According to Shain, the new study’s findings on UV-induced
mutations provides additional grounding to well-documented aspects of melanoma
epidemiology.
“Kids who are in the sunlight more tend to have a greater
number of benign moles, and if they continue to stay in the sunlight, those
moles are more likely to progress to melanoma,” Shain said.
“This study shows that
UV-radiation-induced mutations start to accumulate before a benign mole forms,
and that UV-radiation-induced mutations continue to drive the progression of
some benign and intermediate lesions towards melanoma. So exposing even benign
moles to UV is not without risk.”
In addition to Bastian and Shain, UCSF researchers
participating in the study included Iwei Yeh, MD, PhD, assistant professor of
dermatology; Eric Talevich, PhD, programmer and analyst in the department of
pathology; Alexander Gagnon, BA, a former research assistant in the Department
of Pathology and Department of Dermatology, now at Genia Technologies in
Oakland, Calif.; Jeffrey North, MD, assistant professor of dermatology and
pathology; Laura Pincus, MD, assistant professor of dermatology and pathology;
and Beth Ruben, MD, professor of clinical dermatology and pathology.
They were
joined by colleagues from the Cleveland Clinic, in Ohio; Orlando Health, in
Florida; University Hospital of Zurich, in Switzerland; Dorset County Hospital,
in Dorchester, England; and St. John’s Institute of Dermatology, in London,
England.
The work was supported by grants from the National Institutes of Health and the Gerson and Barbara Bass Bakar Distinguished Professorship in Cancer Research.

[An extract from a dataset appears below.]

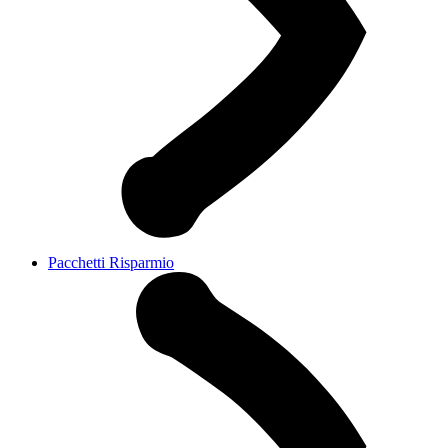
Pacchetti Risparmio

UC San Francisco (UCSF) is a leading university dedicated to
promoting health worldwide through advanced biomedical research, graduate-level
education in the life sciences and health professions, and excellence in
patient care.
It includes top-ranked graduate schools of dentistry, medicine,
nursing and pharmacy, a graduate division with nationally renowned programs in
basic, biomedical, translational and population sciences, as well as a
preeminent biomedical research enterprise and two top-ranked hospitals, UCSF
Medical Center and UCSF Benioff Children’s Hospital San Francisco.